We ran our experiments on machines with 4 cores. Each core is an x86_64, Intel(R) Xeon(R) CPU E7-8890 v3 CPU. 64GB of memory should be enough for running all the experiments.
We document FAQs regarding simulation methods here.
We extend existing libraries and enable applications written in these libraries to run on our accelerator platform, Plasticine.
To create an application using linear algebra or deep neural network libraries, please refer to the APIs of PyTorch. To create an application using graph libraries, please refer to the APIs of NetworkX.

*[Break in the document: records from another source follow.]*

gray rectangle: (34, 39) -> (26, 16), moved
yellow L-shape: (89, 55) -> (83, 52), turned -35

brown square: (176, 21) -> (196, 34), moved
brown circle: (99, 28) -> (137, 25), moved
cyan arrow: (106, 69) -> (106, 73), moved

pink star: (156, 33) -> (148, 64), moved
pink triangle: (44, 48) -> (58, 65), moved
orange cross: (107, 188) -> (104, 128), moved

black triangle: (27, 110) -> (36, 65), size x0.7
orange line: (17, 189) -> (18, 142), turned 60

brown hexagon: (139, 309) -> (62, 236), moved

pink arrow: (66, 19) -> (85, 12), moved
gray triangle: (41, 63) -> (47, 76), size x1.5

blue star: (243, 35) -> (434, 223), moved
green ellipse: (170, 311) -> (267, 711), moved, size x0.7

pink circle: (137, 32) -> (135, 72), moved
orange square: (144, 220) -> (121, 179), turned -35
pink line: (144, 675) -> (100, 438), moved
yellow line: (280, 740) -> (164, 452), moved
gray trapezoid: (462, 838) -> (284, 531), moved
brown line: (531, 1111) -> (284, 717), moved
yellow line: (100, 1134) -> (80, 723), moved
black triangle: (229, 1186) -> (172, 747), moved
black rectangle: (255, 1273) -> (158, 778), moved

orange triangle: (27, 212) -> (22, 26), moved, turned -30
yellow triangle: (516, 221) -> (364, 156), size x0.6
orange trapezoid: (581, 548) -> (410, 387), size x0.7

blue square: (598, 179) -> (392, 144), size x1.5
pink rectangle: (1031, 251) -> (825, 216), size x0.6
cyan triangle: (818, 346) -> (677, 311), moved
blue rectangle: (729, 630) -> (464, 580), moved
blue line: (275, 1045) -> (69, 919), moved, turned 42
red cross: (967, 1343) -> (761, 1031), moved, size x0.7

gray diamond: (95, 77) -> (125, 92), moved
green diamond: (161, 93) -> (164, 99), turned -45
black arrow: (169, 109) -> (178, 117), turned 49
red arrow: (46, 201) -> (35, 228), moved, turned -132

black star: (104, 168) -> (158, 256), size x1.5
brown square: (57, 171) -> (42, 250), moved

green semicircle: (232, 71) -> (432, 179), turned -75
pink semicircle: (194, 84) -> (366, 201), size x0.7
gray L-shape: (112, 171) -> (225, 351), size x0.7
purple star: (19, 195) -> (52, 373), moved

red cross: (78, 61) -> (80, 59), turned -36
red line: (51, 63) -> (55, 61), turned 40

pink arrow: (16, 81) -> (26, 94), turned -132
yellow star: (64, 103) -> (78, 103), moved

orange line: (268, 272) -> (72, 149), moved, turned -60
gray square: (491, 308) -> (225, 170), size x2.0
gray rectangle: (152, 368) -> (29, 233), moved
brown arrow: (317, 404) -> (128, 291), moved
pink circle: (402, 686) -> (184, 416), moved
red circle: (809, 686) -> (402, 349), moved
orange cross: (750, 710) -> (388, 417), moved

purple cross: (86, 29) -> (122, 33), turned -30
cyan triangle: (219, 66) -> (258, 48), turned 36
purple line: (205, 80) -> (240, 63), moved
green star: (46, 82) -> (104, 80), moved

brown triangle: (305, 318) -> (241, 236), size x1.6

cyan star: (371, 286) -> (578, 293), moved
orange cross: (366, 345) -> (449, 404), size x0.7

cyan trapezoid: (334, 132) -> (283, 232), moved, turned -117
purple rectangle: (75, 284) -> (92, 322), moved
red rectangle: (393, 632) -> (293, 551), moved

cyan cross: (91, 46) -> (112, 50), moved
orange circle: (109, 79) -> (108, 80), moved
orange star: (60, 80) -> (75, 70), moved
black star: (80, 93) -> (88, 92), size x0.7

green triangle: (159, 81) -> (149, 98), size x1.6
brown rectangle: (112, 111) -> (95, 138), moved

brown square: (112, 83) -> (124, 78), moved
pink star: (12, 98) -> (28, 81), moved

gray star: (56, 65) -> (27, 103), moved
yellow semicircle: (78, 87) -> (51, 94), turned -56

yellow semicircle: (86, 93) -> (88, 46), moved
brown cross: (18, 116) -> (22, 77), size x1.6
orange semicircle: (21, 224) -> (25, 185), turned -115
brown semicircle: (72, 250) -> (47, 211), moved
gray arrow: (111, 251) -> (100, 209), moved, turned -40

First, you need to pull and run the docker image:
docker pull registry.sdh.cloud/2019-06-submissions/stanfordsdhph1/plasticine:latest
docker run -it registry.sdh.cloud/2019-06-submissions/stanfordsdhph1/plasticine:latest /bin/bash
You can find the scripts for testing applications by running:
cd /sdh/scripts
ls
For example, if you want to run the script that implements random walk, simply run:
bash run_random_walk.sh
On the provided dataset, it will take a few minutes to run. After the run finishes, you will see the cycle and power report in:
/sdh/test_reports/
A report looks like:
Add mem entry: 0 5112 4
Add mem entry: 1 260512 204
Add mem entry: 2 5112 4
Add mem entry: 3 260512 204
Add mem entry: 4 1792 4
Add mem entry: 5 26824 60
Add mem entry: 6 1312 4
Add mem entry: 7 17008 52
Add mem entry: 8 1196 4
Add mem entry: 9 13116 44
Add mem entry: 10 1188 4
Add mem entry: 11 10660 36
Open zipped trace
== Loading device model file './ini/DRAM.ini' ==
== Loading system model file './ini/system.ini' ==
===== MemorySystem 0 =====
CH. 0 TOTAL_STORAGE : 4096MB | 1 Ranks | 16 Devices per rank
===== MemorySystem 1 =====
CH. 1 TOTAL_STORAGE : 4096MB | 1 Ranks | 16 Devices per rank
===== MemorySystem 2 =====
CH. 2 TOTAL_STORAGE : 4096MB | 1 Ranks | 16 Devices per rank
===== MemorySystem 3 =====
CH. 3 TOTAL_STORAGE : 4096MB | 1 Ranks | 16 Devices per rank
DRAMSim2 Clock Frequency =800000000Hz, CPU Clock Frequency=1000000000Hz
0...
1000000...
2000000...
3000000...
4000000...
5000000...
...
94000000...
95000000...
Simulation complete at cycle 95592587
Average Power: 48.161W
Application Runtime: 0.096s
The last three lines show:
Simulation complete at cycle 95592587
Average Power: 48.161W
Application Runtime: 0.096s
This means that the application takes 95592587 clock cycles to run on Plasticine. The average power of Plasticine when running this app is 48.161W. The wall clock time taken to run the app is 0.096 seconds.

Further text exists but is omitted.